Hoosier Environmental Council attorney discusses CAFOs, industrial farming at McKinney

November 13, 2018

Murmurs of disgust were sprinkled throughout a packed lecture hall at Indiana University Robert H. McKinney School of Law as law students looked at pictures of waste pits overflowing with animal poop last week. Their lecturer, Kim Ferraro of the Hoosier Environmental Council, spared no sensitive stomachs as she explained the process of industrial farming and the disposal of the billions of pounds of animal urine and feces that ensue.

The HEC agriculture policy director and attorney discussed the transition of traditional farming to big industry, offering the opinion that updates to the law in this area are much overdue.

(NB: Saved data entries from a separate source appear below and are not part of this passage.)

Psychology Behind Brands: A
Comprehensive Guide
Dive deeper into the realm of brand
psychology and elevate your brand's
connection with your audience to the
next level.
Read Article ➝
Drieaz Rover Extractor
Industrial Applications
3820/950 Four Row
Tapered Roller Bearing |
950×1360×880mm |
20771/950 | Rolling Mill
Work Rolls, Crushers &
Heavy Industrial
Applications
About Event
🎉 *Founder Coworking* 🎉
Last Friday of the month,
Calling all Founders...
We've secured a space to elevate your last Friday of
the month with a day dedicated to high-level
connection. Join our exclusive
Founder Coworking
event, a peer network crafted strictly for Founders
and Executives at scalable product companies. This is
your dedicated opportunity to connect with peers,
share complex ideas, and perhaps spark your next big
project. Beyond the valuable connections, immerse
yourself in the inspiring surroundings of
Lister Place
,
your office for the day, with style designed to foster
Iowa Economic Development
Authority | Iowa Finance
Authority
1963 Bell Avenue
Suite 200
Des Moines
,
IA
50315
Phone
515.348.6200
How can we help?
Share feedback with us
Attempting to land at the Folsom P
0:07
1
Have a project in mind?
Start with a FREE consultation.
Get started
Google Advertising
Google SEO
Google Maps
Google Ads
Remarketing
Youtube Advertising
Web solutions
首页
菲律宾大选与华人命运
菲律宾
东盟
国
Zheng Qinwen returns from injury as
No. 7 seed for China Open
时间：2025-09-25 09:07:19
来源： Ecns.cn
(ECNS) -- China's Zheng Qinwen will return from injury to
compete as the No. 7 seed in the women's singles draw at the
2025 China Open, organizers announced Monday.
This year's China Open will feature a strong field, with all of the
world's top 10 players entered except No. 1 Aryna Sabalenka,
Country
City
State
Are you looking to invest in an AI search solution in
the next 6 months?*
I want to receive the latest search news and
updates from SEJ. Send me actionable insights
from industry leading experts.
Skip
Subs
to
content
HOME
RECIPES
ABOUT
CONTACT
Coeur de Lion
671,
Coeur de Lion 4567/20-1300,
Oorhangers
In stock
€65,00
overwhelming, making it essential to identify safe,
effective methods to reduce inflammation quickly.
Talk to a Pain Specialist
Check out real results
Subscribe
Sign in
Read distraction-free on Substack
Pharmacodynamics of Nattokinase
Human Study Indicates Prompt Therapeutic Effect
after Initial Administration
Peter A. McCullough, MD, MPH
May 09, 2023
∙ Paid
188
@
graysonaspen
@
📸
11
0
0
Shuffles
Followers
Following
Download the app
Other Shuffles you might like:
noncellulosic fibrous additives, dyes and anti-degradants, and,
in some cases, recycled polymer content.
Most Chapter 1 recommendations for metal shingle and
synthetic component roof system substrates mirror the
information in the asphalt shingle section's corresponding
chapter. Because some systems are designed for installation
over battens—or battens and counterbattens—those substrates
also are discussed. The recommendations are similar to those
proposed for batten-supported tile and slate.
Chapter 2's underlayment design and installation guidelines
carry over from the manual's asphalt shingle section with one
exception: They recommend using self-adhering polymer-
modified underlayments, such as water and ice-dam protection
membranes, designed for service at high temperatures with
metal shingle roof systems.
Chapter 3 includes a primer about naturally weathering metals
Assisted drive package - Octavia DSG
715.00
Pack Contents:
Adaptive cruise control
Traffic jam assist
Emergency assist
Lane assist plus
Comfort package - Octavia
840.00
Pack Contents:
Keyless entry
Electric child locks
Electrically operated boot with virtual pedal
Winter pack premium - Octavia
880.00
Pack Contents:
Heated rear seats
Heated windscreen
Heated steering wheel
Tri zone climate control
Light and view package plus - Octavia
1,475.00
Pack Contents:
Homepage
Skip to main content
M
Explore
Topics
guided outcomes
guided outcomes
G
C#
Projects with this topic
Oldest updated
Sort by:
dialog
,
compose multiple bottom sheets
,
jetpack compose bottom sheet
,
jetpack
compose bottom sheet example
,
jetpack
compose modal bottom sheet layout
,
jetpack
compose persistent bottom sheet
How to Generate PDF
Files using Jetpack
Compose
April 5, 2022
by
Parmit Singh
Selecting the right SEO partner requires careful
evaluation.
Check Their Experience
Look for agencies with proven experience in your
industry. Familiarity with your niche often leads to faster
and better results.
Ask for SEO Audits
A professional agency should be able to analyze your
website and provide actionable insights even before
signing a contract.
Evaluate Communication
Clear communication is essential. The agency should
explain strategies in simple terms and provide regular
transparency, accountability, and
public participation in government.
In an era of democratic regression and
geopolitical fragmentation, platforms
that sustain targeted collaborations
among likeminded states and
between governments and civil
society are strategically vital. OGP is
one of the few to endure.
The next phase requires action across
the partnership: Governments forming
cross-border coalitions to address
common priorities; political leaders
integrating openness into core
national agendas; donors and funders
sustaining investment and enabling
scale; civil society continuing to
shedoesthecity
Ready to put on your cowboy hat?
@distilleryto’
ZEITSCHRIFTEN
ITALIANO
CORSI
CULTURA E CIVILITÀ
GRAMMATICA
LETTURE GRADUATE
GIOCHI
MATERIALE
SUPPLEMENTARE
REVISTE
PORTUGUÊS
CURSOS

“Today’s market is dominated by a handful of companies that control the slaughter processing of most livestock,” Ferraro said. “This is not mom and pop’s farm with some chickens and cows out in the pasture. These are industrial facilities.”

Those facilities are known as CAFOS, or concentrated animal feeding operations, where, according to Ferraro, thousands of animals are crammed into cages together. With all of that livestock comes a massive amount of waste, which Ferraro said can end up in several places –none of which, she said, are good.

First, Ferraro said CAFOs might dispose of livestock waste into unlined, earthen lagoons than can be larger than two football fields in length. Or, the waste could be filled into a round, uncovered concrete slurry. But neither of those are great options, Ferraro said, because both are prone to overflow when it rains or floods, spreading the waste into communities, underground water sources and rivers and other crop fields.

“Oftentimes in rural communities, many of these people do rely on wells for drinking water, and this has proven to be catastrophic to their drinking water supply,” she said.

Indiana currently serves as home to nearly 800 CAFOs that are subject to state law, but have limited federal responsibilities. According to Ferraro, quality of life for her clients living near or around such industrial farms is a serious issue that is usually overlooked.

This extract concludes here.